I've already been putting this all in potentially polemically terms. You or I could say that the man who commits suicide has selfishly decided his life doesn't measure up to the greatness he expected for it and would rather end life on his own terms than go through shame and failure. But could it not be also said in reply that the man who commits suicide feels a judgment within himself from you and I that nothing he does will matter enough to make us miss him when he is gone or to make him anything less than a disposable man to us even while he lives? Our judgment that he is a failure for having taken his life may be as much a part of his decision as our belief that he undertook this destruction of self out of a selfish sense of unrealized entitlement. It may not simply be his own wish for more meaning that spurs his action.

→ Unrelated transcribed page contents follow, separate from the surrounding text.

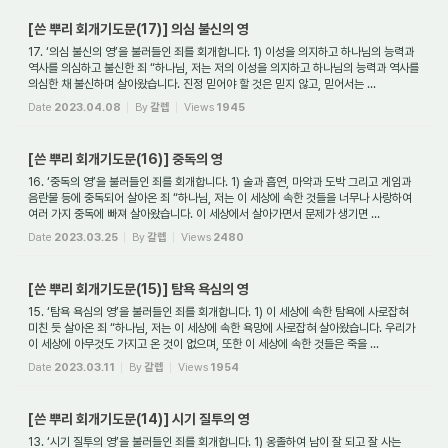
[쓴 뿌리 회개기도문(17)] 의심 불신의 영
17. ‘의심 불신의 영’을 불러들인 죄를 회개합니다. 1) 이성을 의지하고 하나님의 능력과
역사를 의심하고 불신한 죄 “하나님, 저는 저의 이성을 의지하고 하나님의 능력과 역사를
의심한 채 불신하며 살아왔습니다. 진정 믿어야 할 것은 믿지 않고, 믿어서는 ...
Date
2023.04.08
By
갈렙
Views
1945
[쓴 뿌리 회개기도문(16)] 중독의 영
16. ‘중독의 영’을 불러들인 죄를 회개합니다. 1) 술과 흡연, 마약과 도박 그리고 게임과
음란물 등에 중독되어 살아온 죄 “하나님, 저는 이 세상에 속한 것들을 너무나 사랑하여
여러 가지 중독에 빠져 살아왔습니다. 이 세상에서 살아가면서 문제가 생기면 ...
Date
2023.03.25
By
갈렙
Views
2480
[쓴 뿌리 회개기도문(15)] 탐욕 욕심의 영
15. ‘탐욕 욕심의 영’을 불러들인 죄를 회개합니다. 1) 이 세상에 속한 탐욕에 사로잡혀
미친 듯 살아온 죄 “하나님, 저는 이 세상에 속한 욕망에 사로잡혀 살아왔습니다. 우리가
이 세상에 아무것도 가지고 온 것이 없으며, 또한 이 세상에 속한 것들은 죽을 ...
Date
2023.03.11
By
갈렙
Views
1954
[쓴 뿌리 회개기도문(14)] 시기 질투의 영
13. ‘시기 질투의 영’을 불러들인 죄를 회개합니다. 1) 옹졸하여 남이 잘 되고 잘 사는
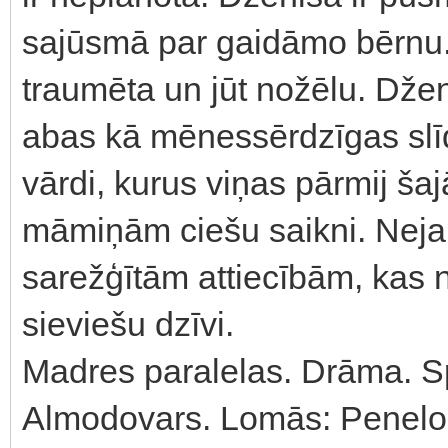
sajūsmā par gaidāmo bērnu.
traumēta un jūt nožēlu. Dže
abas kā mēnessērdzīgas slīd
vārdi, kurus viņas pārmij ša
māmiņām ciešu saikni. Nejau
sarežģītām attiecībām, kas 
sieviešu dzīvi.
Madres paralelas. Drāma. S
Almodovars. Lomās: Penelop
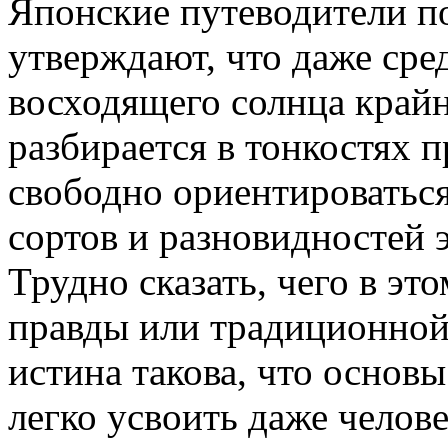
Японские путеводители по
утверждают, что даже ср
восходящего солнца крайн
разбирается в тонкостях п
свободно ориентироваться
сортов и разновидностей э
Трудно сказать, чего в эт
правды или традиционной
истина такова, что основ
легко усвоить даже челов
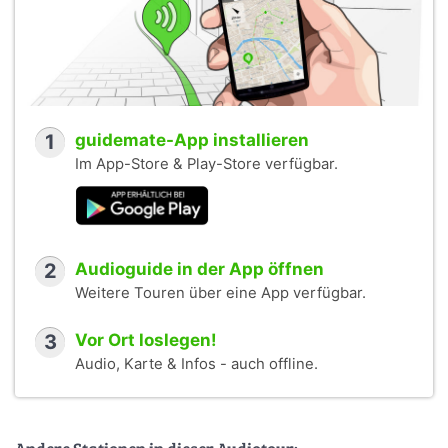
1
guidemate-App installieren
Im App-Store & Play-Store verfügbar.
2
Audioguide in der App öffnen
Weitere Touren über eine App verfügbar.
3
Vor Ort loslegen!
Audio, Karte & Infos - auch offline.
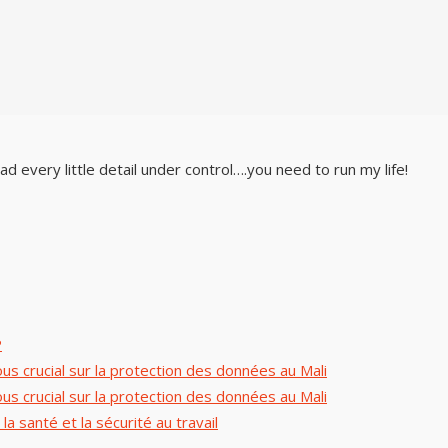
 every little detail under control….you need to run my life!
P
 crucial sur la protection des données au Mali
 crucial sur la protection des données au Mali
 santé et la sécurité au travail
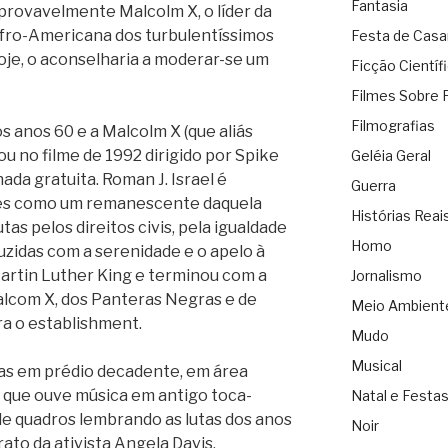
Fantasia
 provavelmente Malcolm X, o líder da
fro-Americana dos turbulentíssimos
Festa de Cas
oje, o aconselharia a moderar-se um
Ficção Científ
Filmes Sobre 
Filmografias
 anos 60 e a Malcolm X (que aliás
 no filme de 1992 dirigido por Spike
Geléia Geral
ada gratuita. Roman J. Israel é
Guerra
es como um remanescente daquela
Histórias Reai
s pelos direitos civis, pela igualdade
Homo
zidas com a serenidade e o apelo à
artin Luther King e terminou com a
Jornalismo
alcom X, dos Panteras Negras e de
Meio Ambient
ra o establishment.
Mudo
Musical
s em prédio decadente, em área
m que ouve música em antigo toca-
Natal e Festa
de quadros lembrando as lutas dos anos
Noir
ato da ativista Angela Davis.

Remember that those men who killed themselves in the Scriptures were those who faced the prospect of living with a shame for which society would never forgive them. We should be careful to avoid a judgment on the man who kills himself as thinking too much of himself when it may also be our propensity to deem him superfluous that his act of suicide paradoxically recognizes. It may not be his own dreams of meaning and greatness thwarted that leads him to this but his realization that he ultimately cannot ever fulfill those things required of him. The judgment is internal, yes, but the criteria can be as external as internal.